The man nodded, and said, "Come in." Nammoi bowed and sidled through the door, then started to stand up and realized in dismay that the ceilings weren't high enough for her. She knelt instead, filling most of the vestibule.

"I will take your master to the other tiny wizards," the man said, reaching out a cupped hand.

"Qisum," Nammoi said, "ask Senqai if he wants to go with this man by himself, or if he wants you to go with him, or what?"

I translated what the giants were saying for Senqai, and he said, "We will both go. I may need you to translate for me with the servants and some of the larger wizards. Tell her to return for us in a couple of hours."

So the man held his hand next to Nammoi's larger one, and I, still holding Senqai in my arms, stepped gingerly across and settled myself in the center of his palm. Nammoi contorted herself to get outside again, calling out a goodbye, and the man brought us deeper into the house, ducking under lintels and chandeliers.

He stopped on the threshold of a lab, much like Senqai's, but more richly appointed, with far more jars and bottles of spell ingredients, far more books, and a dozen or more spell circles painted on the floor -- most of them much smaller than those in Senqai's lab. One area of the floor was piled with pillows and fine linen washcloths, about the right size to be blankets for shrunken people, as well as several plates of food and saucers of drink. Small ladders made of twine or yarn led from the floor to the shelves and tables. And almost two dozen people ranging from twice my height to less than half of Senqai's were all around the room, sleeping on the pillows, eating, standing around in small groups on the floor or tables, standing on the pages of open books, casting spells, and talking.

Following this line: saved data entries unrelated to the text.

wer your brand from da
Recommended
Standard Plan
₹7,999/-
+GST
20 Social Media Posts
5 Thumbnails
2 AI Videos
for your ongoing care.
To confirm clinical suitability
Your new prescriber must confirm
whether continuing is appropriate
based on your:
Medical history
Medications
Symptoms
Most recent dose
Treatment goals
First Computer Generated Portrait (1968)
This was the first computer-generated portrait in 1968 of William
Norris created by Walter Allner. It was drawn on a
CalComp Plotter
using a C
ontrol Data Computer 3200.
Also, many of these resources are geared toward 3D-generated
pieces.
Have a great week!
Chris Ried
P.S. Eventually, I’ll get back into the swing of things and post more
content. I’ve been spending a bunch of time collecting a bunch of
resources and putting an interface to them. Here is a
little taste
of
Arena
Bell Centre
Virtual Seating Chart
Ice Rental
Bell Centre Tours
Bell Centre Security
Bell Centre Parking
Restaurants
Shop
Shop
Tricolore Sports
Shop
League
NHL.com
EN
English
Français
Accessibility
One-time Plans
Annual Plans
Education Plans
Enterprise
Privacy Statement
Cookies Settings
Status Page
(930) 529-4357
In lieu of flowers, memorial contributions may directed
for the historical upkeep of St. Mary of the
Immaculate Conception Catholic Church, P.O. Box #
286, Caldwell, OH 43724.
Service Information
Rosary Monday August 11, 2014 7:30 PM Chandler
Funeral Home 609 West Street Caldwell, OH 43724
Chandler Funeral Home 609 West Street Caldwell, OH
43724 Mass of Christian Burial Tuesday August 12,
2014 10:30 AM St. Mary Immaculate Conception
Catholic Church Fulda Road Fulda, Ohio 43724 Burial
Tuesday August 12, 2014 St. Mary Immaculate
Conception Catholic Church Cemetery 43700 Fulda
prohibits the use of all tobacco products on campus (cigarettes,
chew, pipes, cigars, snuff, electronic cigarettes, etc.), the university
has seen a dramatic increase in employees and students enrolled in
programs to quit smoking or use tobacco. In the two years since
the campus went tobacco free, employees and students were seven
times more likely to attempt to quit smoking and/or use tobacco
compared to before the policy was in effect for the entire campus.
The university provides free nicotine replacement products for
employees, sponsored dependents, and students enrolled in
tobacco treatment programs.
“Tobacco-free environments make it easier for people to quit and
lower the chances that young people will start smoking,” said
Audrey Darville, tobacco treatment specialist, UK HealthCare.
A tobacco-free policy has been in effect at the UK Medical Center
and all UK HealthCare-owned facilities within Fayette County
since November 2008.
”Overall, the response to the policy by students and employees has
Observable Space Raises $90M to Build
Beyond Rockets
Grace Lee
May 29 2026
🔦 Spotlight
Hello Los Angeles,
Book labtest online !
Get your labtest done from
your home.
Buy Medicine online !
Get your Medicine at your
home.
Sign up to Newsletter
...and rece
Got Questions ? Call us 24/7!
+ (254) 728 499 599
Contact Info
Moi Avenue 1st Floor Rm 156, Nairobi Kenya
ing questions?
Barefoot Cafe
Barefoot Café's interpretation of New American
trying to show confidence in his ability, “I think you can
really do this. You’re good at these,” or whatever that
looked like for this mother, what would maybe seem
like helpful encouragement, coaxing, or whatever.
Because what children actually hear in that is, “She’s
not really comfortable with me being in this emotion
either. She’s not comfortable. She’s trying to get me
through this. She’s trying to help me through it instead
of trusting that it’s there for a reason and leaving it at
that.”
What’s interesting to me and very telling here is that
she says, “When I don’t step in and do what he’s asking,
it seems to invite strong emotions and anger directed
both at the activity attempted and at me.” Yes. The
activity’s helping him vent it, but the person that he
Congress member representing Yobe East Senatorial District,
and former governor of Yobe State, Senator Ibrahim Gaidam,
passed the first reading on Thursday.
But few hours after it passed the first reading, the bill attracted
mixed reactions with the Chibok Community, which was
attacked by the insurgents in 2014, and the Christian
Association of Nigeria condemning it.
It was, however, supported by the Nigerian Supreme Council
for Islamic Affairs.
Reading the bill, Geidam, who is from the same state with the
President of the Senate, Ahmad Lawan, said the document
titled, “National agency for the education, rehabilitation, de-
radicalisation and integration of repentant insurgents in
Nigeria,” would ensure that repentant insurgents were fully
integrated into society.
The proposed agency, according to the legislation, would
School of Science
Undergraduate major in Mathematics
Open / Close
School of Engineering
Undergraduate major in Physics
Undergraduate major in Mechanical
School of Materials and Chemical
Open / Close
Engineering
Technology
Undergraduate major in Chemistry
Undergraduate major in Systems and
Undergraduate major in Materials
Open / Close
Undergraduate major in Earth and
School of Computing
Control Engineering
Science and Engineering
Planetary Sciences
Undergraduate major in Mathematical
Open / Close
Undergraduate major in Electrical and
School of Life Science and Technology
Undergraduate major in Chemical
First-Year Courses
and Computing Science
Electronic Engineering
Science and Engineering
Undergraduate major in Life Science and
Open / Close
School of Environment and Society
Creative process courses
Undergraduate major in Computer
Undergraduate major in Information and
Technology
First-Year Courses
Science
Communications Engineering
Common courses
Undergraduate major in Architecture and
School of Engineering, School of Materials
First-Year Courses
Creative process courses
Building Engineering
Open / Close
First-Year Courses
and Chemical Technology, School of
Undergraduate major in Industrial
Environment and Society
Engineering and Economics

"I will set you down here," the giant said, kneeling and placing his hand flat on the floor just across the threshold. "Servants of my size are not allowed to enter the lab. When you are ready to leave, ring the bell sitting on the floor there by the door."

I climbed down from his hand, looking at the bell about ten inches away. It was a little taller than me, and there were several small tools of different sizes and weights leaning against the wall nearby, presumably for different-sized people to more conveniently ring it.

"Bring me over to that group of people there," Senqai said, pointing to a group of wizards, most of them a little smaller than me, standing on the open pages of a large book and arguing vociferously. I did so.